"I don't threaten you, Master Georgio," rejoined Benvenuto, "I warn you."

"Do you still hope to fly away?"

"Luckily it isn't a mere hope, but downright certainty, pardieu!"

"Demonio! how will you do it?" cried the poor governor, dismayed beyond measure by Benvenuto's real or pretended confidence in his means of escape.

"That's my secret, master. But I give you fair warning that my wings are growing."

The governor instinctively turned his eye upon the prisoner's shoulders.
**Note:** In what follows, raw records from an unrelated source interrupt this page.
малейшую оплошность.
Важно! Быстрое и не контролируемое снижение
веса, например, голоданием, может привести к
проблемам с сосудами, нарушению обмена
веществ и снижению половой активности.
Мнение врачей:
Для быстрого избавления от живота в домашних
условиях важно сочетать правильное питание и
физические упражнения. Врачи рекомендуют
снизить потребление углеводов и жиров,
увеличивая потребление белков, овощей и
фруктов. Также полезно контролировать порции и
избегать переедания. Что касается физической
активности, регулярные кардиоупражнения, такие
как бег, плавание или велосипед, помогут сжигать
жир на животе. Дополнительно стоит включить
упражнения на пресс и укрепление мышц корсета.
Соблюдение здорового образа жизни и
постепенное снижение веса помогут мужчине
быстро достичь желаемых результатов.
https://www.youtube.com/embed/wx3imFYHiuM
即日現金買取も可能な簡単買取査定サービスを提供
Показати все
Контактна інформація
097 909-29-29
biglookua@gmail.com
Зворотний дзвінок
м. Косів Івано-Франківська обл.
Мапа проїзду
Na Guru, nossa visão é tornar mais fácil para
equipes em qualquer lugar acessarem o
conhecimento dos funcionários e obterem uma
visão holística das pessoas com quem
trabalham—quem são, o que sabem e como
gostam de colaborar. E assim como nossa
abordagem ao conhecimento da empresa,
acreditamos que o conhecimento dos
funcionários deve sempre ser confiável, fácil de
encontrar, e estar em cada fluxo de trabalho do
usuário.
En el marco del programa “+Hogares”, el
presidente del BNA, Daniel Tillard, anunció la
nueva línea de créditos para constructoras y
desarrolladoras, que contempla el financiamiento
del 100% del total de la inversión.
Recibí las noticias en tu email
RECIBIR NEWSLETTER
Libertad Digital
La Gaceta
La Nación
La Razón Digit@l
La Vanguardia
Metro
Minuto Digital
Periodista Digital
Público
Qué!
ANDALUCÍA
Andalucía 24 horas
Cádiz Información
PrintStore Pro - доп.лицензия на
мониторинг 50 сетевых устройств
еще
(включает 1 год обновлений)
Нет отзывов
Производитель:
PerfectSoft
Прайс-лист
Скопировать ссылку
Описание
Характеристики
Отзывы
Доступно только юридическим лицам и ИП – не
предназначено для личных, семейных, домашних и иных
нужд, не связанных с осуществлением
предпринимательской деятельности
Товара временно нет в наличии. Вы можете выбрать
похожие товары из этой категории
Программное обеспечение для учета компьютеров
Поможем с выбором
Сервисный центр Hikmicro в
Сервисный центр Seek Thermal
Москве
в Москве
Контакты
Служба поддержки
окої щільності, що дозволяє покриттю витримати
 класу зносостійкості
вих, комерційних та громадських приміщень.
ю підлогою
"'T is thus," continued Benvenuto, working away at his statue, and rounding the hips in such fashion that one would have thought he proposed to rival the Venus Callipyge. "Betwixt us there is a duel impending. You have on your side enormous towers, thick doors, strong bolts, innumerable keepers always on the alert; I have on my side my brain, and these poor hands, and I warn you very frankly that you will be beaten. But as you are a very clever man, as you have taken every possible precaution, you will at least, when I am gone, have the consolation of knowing that it is through no fault of yours, Master Georgio, that you have no occasion to reproach yourself at all, Master Georgio, and that you neglected nothing that could help you to detain me, Master Georgio. And now what say you to this hip, for you are a lover of art, I know."
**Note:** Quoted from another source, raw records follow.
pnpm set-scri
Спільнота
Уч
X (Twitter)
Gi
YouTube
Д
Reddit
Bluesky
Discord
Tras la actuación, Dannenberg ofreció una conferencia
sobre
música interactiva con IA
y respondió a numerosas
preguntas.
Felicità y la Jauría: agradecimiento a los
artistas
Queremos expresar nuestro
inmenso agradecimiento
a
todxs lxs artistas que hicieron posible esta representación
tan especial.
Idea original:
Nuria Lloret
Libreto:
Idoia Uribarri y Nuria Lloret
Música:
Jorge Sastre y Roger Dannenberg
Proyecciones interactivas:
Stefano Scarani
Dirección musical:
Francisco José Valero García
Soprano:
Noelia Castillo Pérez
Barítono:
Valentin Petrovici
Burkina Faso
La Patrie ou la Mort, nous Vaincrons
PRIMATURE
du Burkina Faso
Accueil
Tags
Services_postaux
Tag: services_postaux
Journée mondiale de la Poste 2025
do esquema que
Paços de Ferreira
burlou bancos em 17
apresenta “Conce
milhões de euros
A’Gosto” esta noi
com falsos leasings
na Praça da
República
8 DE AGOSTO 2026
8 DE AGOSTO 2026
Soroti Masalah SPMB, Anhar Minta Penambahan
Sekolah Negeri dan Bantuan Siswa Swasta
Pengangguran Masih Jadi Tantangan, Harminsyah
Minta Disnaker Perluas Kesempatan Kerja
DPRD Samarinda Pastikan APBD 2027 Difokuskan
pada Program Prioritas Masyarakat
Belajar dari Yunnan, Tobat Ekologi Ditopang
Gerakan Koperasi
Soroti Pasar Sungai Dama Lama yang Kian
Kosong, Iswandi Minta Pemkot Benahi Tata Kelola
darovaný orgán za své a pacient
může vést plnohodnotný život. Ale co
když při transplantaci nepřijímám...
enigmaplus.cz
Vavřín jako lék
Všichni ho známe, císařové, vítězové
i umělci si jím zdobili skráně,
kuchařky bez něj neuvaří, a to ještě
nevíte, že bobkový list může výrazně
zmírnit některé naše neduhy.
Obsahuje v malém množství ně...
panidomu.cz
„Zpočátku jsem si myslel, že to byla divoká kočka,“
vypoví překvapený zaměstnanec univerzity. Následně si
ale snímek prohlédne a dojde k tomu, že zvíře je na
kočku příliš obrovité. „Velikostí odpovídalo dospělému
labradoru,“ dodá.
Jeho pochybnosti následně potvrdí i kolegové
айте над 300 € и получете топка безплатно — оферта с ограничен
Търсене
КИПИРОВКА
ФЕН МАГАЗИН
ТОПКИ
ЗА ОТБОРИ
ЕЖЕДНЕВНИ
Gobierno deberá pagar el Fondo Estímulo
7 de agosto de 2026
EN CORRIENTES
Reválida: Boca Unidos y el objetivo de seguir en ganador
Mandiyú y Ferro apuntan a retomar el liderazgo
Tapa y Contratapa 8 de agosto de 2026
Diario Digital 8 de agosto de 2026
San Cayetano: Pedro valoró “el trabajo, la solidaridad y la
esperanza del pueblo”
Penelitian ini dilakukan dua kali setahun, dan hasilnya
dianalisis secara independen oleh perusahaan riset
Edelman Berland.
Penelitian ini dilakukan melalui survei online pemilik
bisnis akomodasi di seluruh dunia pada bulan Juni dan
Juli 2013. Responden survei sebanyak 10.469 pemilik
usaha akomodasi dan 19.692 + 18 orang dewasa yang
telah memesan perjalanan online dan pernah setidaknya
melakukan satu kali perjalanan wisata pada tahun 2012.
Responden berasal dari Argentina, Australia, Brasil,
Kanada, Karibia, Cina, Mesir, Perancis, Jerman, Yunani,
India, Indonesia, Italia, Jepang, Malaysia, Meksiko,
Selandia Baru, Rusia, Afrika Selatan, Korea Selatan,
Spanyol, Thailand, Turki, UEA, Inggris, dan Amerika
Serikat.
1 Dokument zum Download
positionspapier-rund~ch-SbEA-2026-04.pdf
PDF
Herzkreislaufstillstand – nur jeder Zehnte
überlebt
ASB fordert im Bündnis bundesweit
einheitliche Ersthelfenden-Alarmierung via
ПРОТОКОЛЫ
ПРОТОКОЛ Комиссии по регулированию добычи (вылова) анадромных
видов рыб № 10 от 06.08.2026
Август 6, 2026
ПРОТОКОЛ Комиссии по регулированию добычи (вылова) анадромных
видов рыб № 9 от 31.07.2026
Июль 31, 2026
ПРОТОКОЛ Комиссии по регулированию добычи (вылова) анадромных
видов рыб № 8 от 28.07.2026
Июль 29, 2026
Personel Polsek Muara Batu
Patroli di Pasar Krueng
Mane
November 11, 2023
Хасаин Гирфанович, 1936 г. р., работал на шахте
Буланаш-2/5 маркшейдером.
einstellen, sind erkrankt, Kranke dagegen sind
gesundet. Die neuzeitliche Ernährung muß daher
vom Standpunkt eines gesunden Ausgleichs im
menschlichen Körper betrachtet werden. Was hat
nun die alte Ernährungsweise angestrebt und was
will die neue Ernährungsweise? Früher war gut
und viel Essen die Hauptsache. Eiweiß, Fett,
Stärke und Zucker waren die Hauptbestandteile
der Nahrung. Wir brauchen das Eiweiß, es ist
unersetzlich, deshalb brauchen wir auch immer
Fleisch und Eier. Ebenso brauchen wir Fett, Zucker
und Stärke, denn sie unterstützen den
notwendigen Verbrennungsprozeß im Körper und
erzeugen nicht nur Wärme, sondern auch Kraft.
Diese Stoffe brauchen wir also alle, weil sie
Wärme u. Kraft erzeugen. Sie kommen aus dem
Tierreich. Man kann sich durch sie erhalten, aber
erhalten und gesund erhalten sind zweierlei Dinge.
Such unblushing assurance enraged the unhappy official. His prisoner had become his fixed idea, upon which all his faculties were centred. He grew melancholy, lost his appetite, and started constantly, like one suddenly aroused from sleep. One night Benvenuto heard a great noise upon the platform; then it was transferred to his corridor, and finally stopped at his door. The door opened, and he saw Master Georgio, in dressing-gown and nightcap, attended by four jailers and eight guards. The governor rushed to his bedside with distorted features. Benvenuto sat up in bed and laughed in his face. The governor, without taking offence at his hilarity, breathed like a diver returning to the surface.

"Ah! God be praised!" he cried; "he is still here! There's much good sense in the saying, Songemensonge" (Dream—lie).

"In God's name, what's the matter?" demanded Benvenuto, "and what happy circumstance affords me the pleasure of a visit from you at such an hour, Master Georgio?"